- Moregeri Location in Karnataka, India Moregeri Moregeri (India)
- Coordinates: 15°02′N 76°12′E﻿ / ﻿15.04°N 76.20°E
- Country: India
- State: Karnataka
- District: Vijayanagara district
- Talukas: Hagaribommanahalli

Government
- • Body: Gram panchayat

Population (2001)
- • Total: 5,146

Languages
- • Official: Kannada
- Time zone: UTC+5:30 (IST)
- ISO 3166 code: IN-KA
- Vehicle registration: KA
- Website: karnataka.gov.in

= Moregeri =

 Moregeri is a village in the southern state of Karnataka, India. It is located in the Hagaribommanahalli taluk of Vijayanagara district in Karnataka, Vijayanagara District.

==History==
Morigeri has a history of nearly 2000 years and it is rules by rastrakutas and Vijayanagara Kingdom, it is mainly ruled by Nayakas Morigeri. It shares its boundary with other villages called sonna gaddikeri ittigi sakri Halla holagundi and uttangi. Morigeri is a heterogeneous village, here you find 5 atmalinga's which are called as Shiva lingas and there were nearly 32 temples situated.
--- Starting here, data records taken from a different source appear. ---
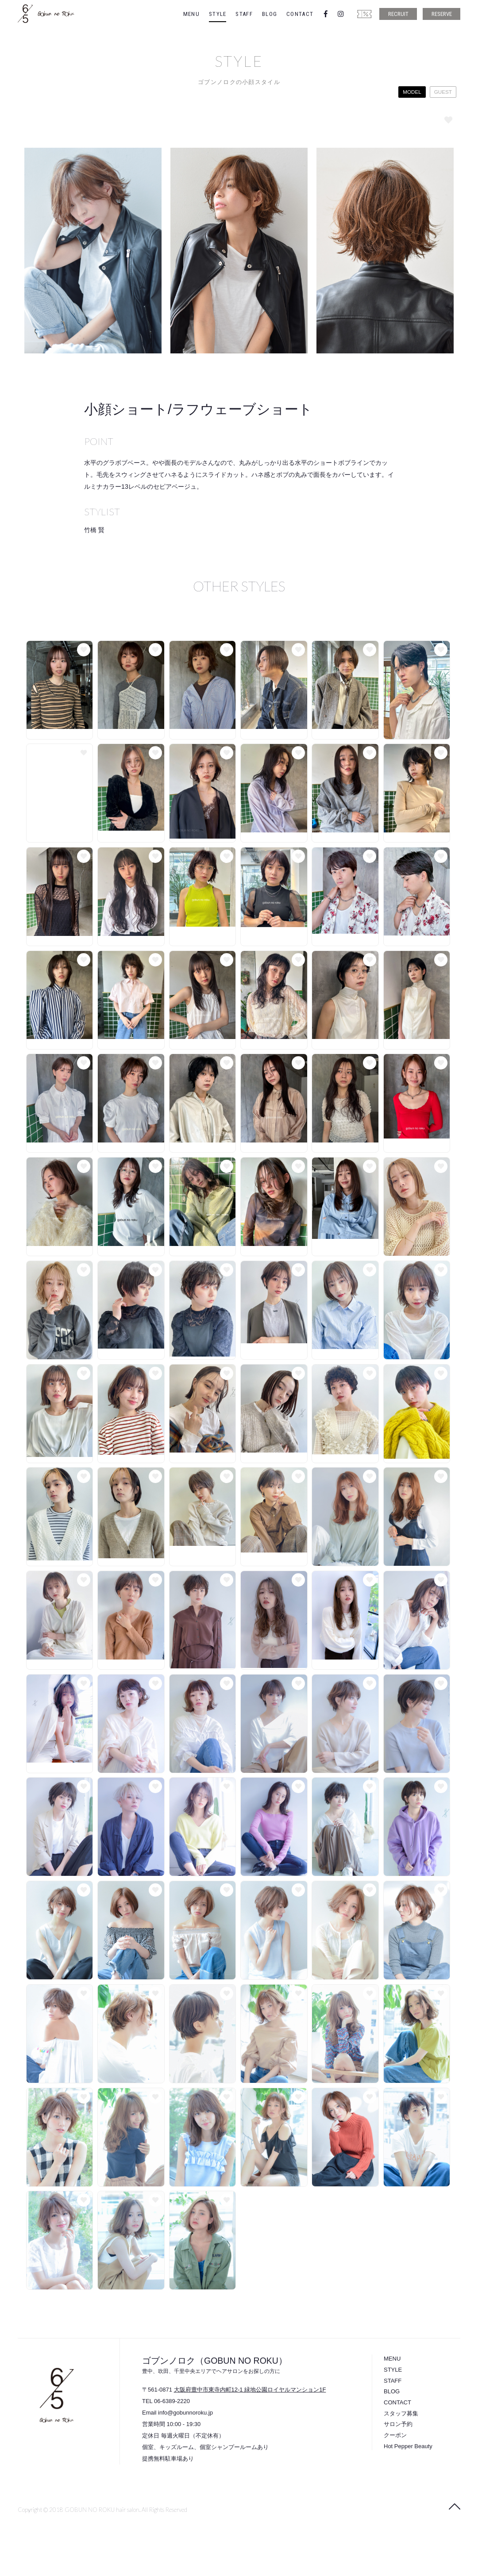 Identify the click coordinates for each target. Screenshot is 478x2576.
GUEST (443, 92)
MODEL (412, 92)
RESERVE (442, 14)
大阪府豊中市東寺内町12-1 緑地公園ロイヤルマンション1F (250, 2389)
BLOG (269, 14)
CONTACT (299, 14)
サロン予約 (398, 2424)
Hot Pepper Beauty (408, 2446)
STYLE (218, 14)
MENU (191, 14)
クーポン (395, 2435)
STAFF (244, 14)
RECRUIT (398, 14)
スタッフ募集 (401, 2413) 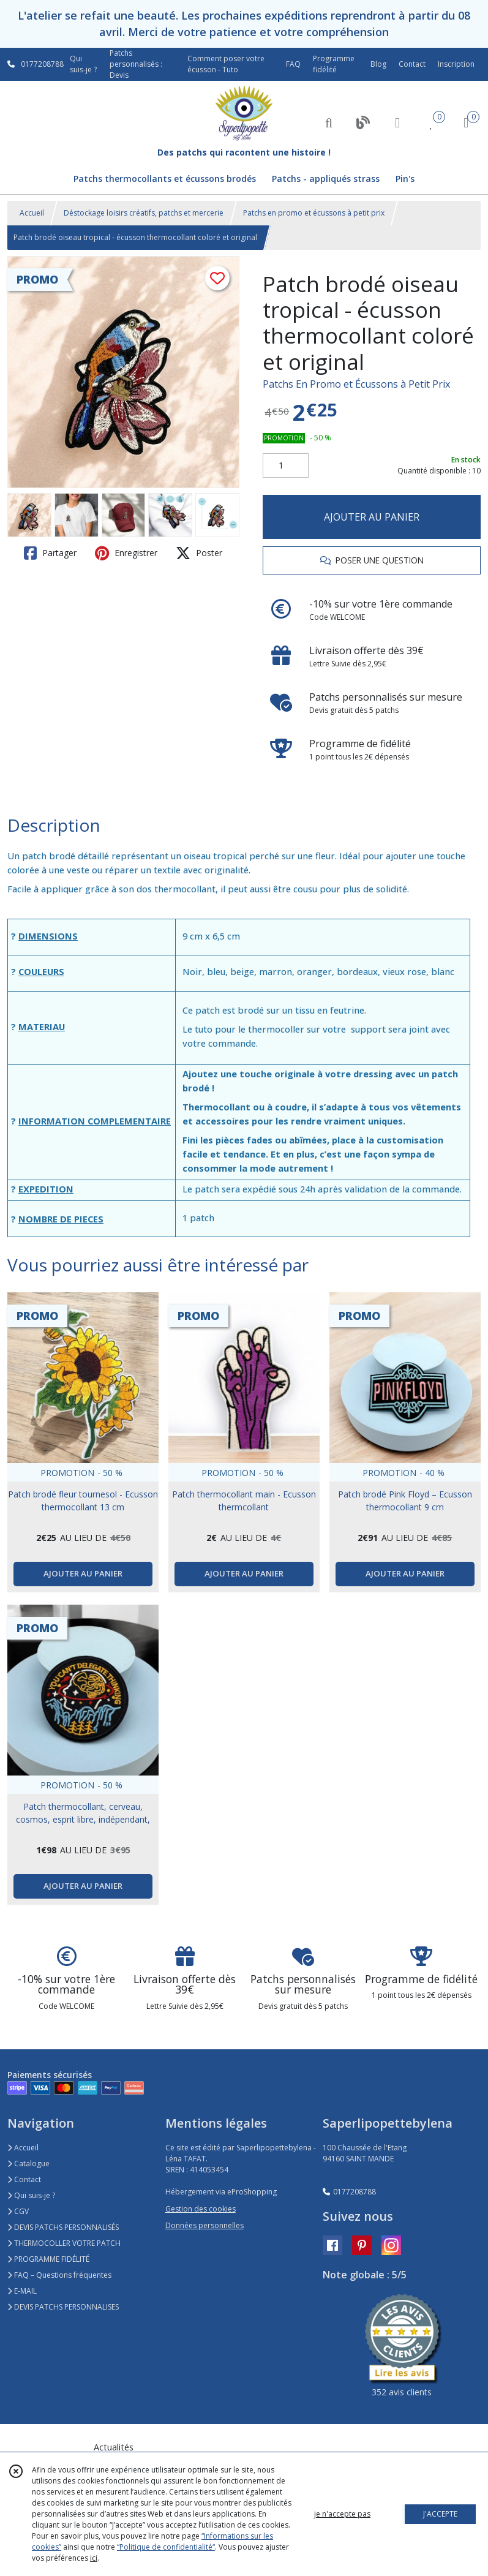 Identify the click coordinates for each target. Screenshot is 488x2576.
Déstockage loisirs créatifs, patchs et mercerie (143, 213)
Annually people celebrate five fairs in village
- kalleswara temple jatra
- Maradi duragamma Devi jatraa
- muli kalleswara jatra
- gavisiddeswara jatraa
- boomika devi jaatra
and other festivals as well.

Also the village had one of the bramha Deva temples, according to some notes it is the third bramha temple in Karnataka.

==Demographics==
As of 2001 India census, Moregeri had a population of 5146 with 2593 males and 2553 females.